Top of Data shown

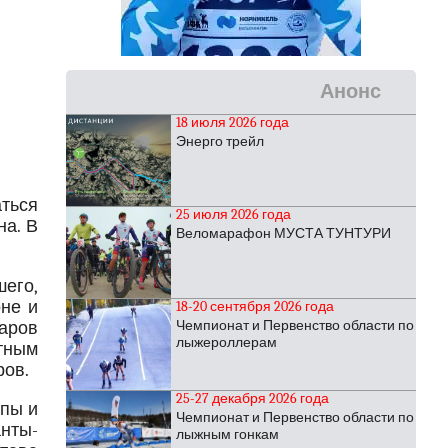
Анонс
18 июля 2026 года
Энерго трейл
ться
25 июля 2026 года
а. В
Веломарафон МУСТА ТУНТУРИ
шего,
не и
18-20 сентября 2026 года
Чемпионат и Первенство области по
харов
лыжероллерам
тным
ров.
25-27 декабря 2026 года
опы и
Чемпионат и Первенство области по
анты-
лыжным гонкам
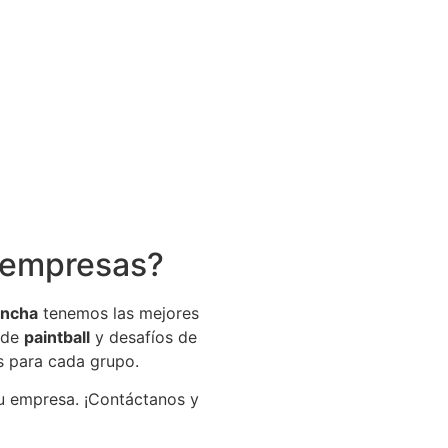
a empresas?
ancha
tenemos las mejores
s de
paintball
y desafíos de
s para cada grupo.
u empresa. ¡Contáctanos y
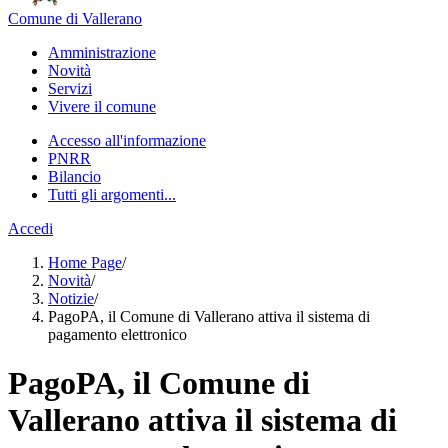
Comune di Vallerano
Amministrazione
Novità
Servizi
Vivere il comune
Accesso all'informazione
PNRR
Bilancio
Tutti gli argomenti...
Accedi
Home Page
/
Novità
/
Notizie
/
PagoPA, il Comune di Vallerano attiva il sistema di
pagamento elettronico
PagoPA, il Comune di
Vallerano attiva il sistema di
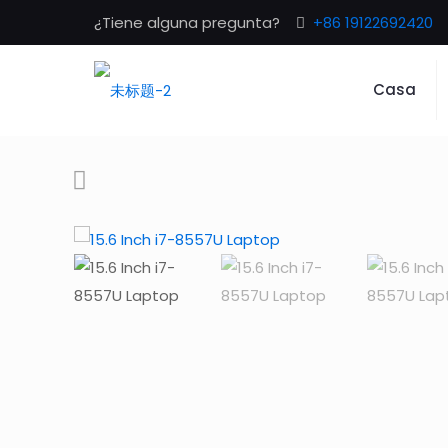
¿Tiene alguna pregunta?
+86 19122692420
Casa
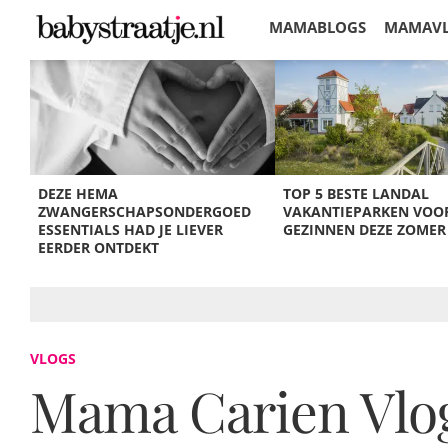
MAMABLOGS
MAMAV
KORTINGEN
DEZE HEMA
TOP 5 BESTE LANDAL
ZWANGERSCHAPSONDERGOED
VAKANTIEPARKEN VOO
ESSENTIALS HAD JE LIEVER
GEZINNEN DEZE ZOMER
EERDER ONTDEKT
VLOGS
Mama Carien Vlog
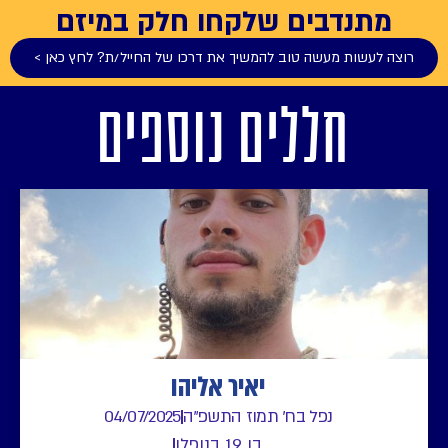
מתנדבים שלקחו חלק במיזם
רוצה לעשות מעשה טוב להמשיך את דרכו של החייל/ת? לחץ כאן >
חללים נוספים
יאיר אליהו
נפל בח' תמוז התשפ"ה
04/07/2025
בן 19 בנופלו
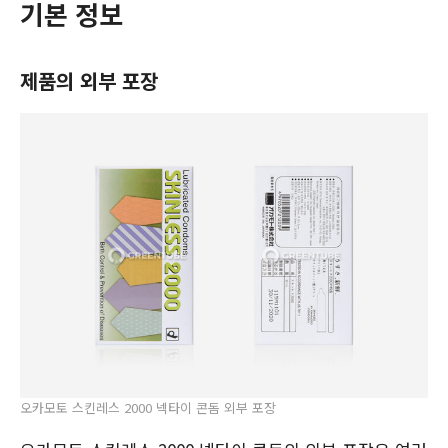
기본 정보
제품의 외부 포장
오카모토 스킨레스 2000 넥타이 콘돔 외부 포장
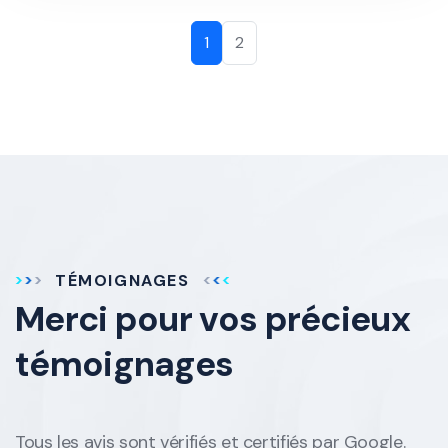
1
2
TÉMOIGNAGES
Merci pour vos
précieux
témoignages
Tous les avis sont vérifiés et certifiés par Google.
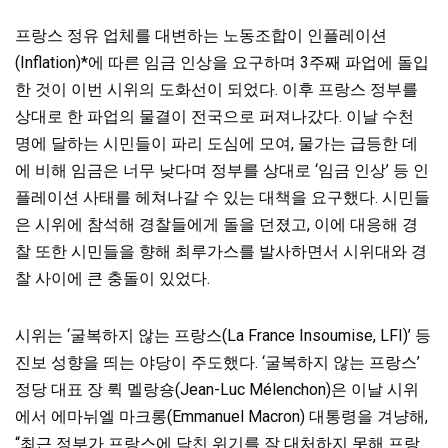
프랑스 정유 업체를 대변하는 노동조합이 인플레이션
(Inflation)*에 따른 임금 인상을 요구하며 3주째 파업에 돌입
한 것이 이번 시위의 도화선이 되었다. 이후 프랑스 정부를
상대로 한 파업의 물결이 전국으로 퍼져나갔다. 이날 수천
명에 달하는 시민들이 파리 도심에 모여, 물가는 급등한 데
에 비해 임금은 너무 낮다며 정부를 상대로 ‘임금 인상’ 등 인
플레이션 사태를 헤쳐나갈 수 있는 대책을 요구했다. 시민들
은 시위에 참석해 경찰들에게 돌을 던졌고, 이에 대응해 경
찰 또한 시민들을 향해 최루가스를 발사하면서 시위대와 경
찰 사이에 큰 충돌이 있었다.
시위는 ‘굴복하지 않는 프랑스(La France Insoumise, LFI)’ 등
진보 성향을 띄는 야당이 주도했다. ‘굴복하지 않는 프랑스’
정당 대표 장 뤽 멜랑숑(Jean-Luc Mélenchon)은 이날 시위
에서 에마뉘엘 마크롱(Emmanuel Macron) 대통령을 겨냥해,
“최근 정부가 프랑스에 닥친 위기를 잘 대처하지 못해 프랑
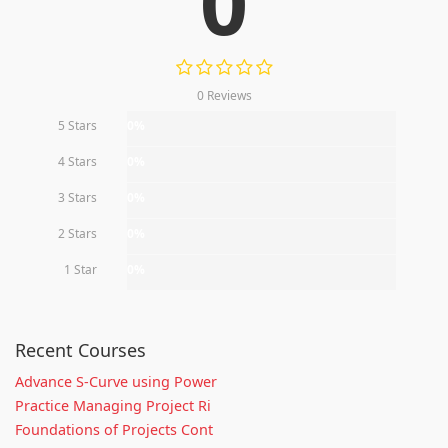
0
0 Reviews
5 Stars
0%
4 Stars
0%
3 Stars
0%
2 Stars
0%
1 Star
0%
Recent Courses
Advance S-Curve using Power
Practice Managing Project Ri
Foundations of Projects Cont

Bottom of Data shown

▸ **Work request**
Write out exactly the run of lines above that starts at the line containing "25 июля 2026 года" and ends at the line containing "VAKANTIEPARKEN VOO". Include both, and leave the pictures out.

▸ **Exercise solution**
25 июля 2026 года
а. В
Веломарафон МУСТА ТУНТУРИ
шего,
не и
18-20 сентября 2026 года
Чемпионат и Первенство области по
харов
лыжероллерам
тным
ров.
25-27 декабря 2026 года
опы и
Чемпионат и Первенство области по
анты-
лыжным гонкам
a empresas?
ancha
tenemos las mejores
s de
paintball
y desafíos de
s para cada grupo.
u empresa. ¡Contáctanos y
Comune di Vallerano
Amministrazione
Novità
Servizi
Vivere il comune
Accesso all'informazione
PNRR
Bilancio
Tutti gli argomenti...
Accedi
Home Page
/
Novità
/
Notizie
/
PagoPA, il Comune di Vallerano attiva il sistema di
pagamento elettronico
PagoPA, il Comune di
Vallerano attiva il sistema di
¿Tiene alguna pregunta?
+86 19122692420
Casa
MAMABLOGS
MAMAV
KORTINGEN
DEZE HEMA
TOP 5 BESTE LANDAL
ZWANGERSCHAPSONDERGOED
VAKANTIEPARKEN VOO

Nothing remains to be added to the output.